We now need to swap the list items around in preparation for the final analysis

In [10]:
#Create a new list
swap_avg_comments_list = []

#Loop through the previous list and append the items in the correct order
for item in avg_comments_list:
    swap_avg_comments_list.append([item[1], item[0]])

#Print the results
print(swap_avg_comments_list)

[[11.137546468401487, '02'], [7.407801418439717, '01'], [8.804177545691905, '22'], [8.687258687258687, '21'], [7.163043478260869, '19'], [9.449744463373083, '17'], [28.676470588235293, '15'], [9.692007797270955, '14'], [16.31756756756757, '13'], [8.96474358974359, '11'], [10.684397163120567, '10'], [6.653153153153153, '09'], [7.013274336283186, '07'], [7.948339483394834, '03'], [6.696793002915452, '23'], [8.749019607843136, '20'], [7.713298791018998, '16'], [9.190661478599221, '08'], [7.5647840531561465, '00'], [7.94299674267101, '18'], [12.380116959064328, '12'], [9.7119341563786, '04'], [6.782051282051282, '06'], [8.794258373205741, '05']]

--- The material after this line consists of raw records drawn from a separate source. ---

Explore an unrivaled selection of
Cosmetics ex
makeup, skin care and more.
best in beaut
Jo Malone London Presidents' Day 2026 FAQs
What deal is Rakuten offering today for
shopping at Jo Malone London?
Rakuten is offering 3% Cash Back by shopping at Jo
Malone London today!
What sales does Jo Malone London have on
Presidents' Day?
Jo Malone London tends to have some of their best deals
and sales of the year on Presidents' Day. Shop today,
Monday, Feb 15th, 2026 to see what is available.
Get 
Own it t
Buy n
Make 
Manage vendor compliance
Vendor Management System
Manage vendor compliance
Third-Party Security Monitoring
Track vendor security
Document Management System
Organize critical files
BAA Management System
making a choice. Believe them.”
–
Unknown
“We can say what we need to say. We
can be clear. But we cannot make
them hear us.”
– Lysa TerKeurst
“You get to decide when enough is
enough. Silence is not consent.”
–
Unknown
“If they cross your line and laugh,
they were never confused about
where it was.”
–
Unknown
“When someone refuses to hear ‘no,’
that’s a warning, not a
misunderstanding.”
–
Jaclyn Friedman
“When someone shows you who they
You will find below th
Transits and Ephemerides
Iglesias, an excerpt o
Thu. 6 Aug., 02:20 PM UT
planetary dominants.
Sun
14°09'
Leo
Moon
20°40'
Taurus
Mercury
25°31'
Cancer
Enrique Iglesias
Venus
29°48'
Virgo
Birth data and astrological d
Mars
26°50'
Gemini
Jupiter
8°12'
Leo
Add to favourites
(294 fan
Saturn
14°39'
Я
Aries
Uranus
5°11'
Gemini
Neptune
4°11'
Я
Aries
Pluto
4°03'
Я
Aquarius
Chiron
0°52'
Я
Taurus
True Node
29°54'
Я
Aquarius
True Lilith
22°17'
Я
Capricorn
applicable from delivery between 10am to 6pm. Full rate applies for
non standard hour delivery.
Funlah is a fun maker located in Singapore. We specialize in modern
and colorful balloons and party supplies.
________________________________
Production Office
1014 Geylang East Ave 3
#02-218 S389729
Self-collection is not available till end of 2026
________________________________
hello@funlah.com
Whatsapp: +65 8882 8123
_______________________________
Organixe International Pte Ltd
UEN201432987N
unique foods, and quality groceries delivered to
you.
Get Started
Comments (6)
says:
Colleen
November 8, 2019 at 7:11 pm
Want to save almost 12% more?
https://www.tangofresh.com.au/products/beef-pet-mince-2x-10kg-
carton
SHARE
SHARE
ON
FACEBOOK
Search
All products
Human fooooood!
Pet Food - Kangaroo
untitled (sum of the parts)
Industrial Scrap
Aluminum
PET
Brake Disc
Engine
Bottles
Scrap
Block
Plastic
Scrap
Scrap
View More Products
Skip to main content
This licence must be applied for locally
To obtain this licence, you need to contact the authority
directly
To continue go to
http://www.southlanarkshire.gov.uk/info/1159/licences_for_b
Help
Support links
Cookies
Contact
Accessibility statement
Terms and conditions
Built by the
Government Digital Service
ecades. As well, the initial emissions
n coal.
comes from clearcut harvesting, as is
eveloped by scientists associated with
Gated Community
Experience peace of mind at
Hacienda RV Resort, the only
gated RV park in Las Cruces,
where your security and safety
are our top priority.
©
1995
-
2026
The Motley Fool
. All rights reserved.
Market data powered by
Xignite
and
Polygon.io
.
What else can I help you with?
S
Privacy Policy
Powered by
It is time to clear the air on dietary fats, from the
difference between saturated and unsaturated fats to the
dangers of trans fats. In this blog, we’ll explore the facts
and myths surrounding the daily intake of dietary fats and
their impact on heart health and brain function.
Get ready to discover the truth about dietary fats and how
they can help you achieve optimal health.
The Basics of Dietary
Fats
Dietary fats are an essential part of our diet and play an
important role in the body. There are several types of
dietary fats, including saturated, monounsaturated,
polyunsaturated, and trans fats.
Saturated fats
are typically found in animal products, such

### Sorting and printing values from a list of lists

So we can easily identify the hours with the highest number of comments, lets sort the list in descending order according to the average number of comments recieved

In [11]:
#Sort the list in descending order
sorted_swap = sorted(swap_avg_comments_list, reverse=True)

#Show the sorted list
sorted_swap

[[28.676470588235293, '15'],
 [16.31756756756757, '13'],
 [12.380116959064328, '12'],
 [11.137546468401487, '02'],
 [10.684397163120567, '10'],
 [9.7119341563786, '04'],
 [9.692007797270955, '14'],
 [9.449744463373083, '17'],
 [9.190661478599221, '08'],
 [8.96474358974359, '11'],
 [8.804177545691905, '22'],
 [8.794258373205741, '05'],
 [8.749019607843136, '20'],
 [8.687258687258687, '21'],
 [7.948339483394834, '03'],
 [7.94299674267101, '18'],
 [7.713298791018998, '16'],
 [7.5647840531561465, '00'],
 [7.407801418439717, '01'],
 [7.163043478260869, '19'],
 [7.013274336283186, '07'],
 [6.782051282051282, '06'],
 [6.696793002915452, '23'],
 [6.653153153153153, '09']]

Let's now look at the `Top 5` hours for ask post comments to draw up our conclusions

In [12]:
#Print out our title
print('Top 5 Hours for Ask Posts Comments:')

#Loop over the previous list, extract the top 5 hours by comment and convert hour back to full time format
for avg, hr in sorted_swap[:5]:
    hour = dt.datetime.strptime(hr, "%H")
    hour = hour.strftime("%H:%M")
    print("{}: {:.2f} average comments per post".format(hour, avg))

Top 5 Hours for Ask Posts Comments:
15:00: 28.68 average comments per post
13:00: 16.32 average comments per post
12:00: 12.38 average comments per post
02:00: 11.14 average comments per post
10:00: 10.68 average comments per post


### Conclusion

In this project we analysed nearly 300,000 rows to determine the best time to recieve a comment from a post on Hackerank. The best time to submit a question to Hackerank is between 3pm and 4pm where the average amount of comments per post increase by 168% compared to submitting between the morning hours of 10am and 11am.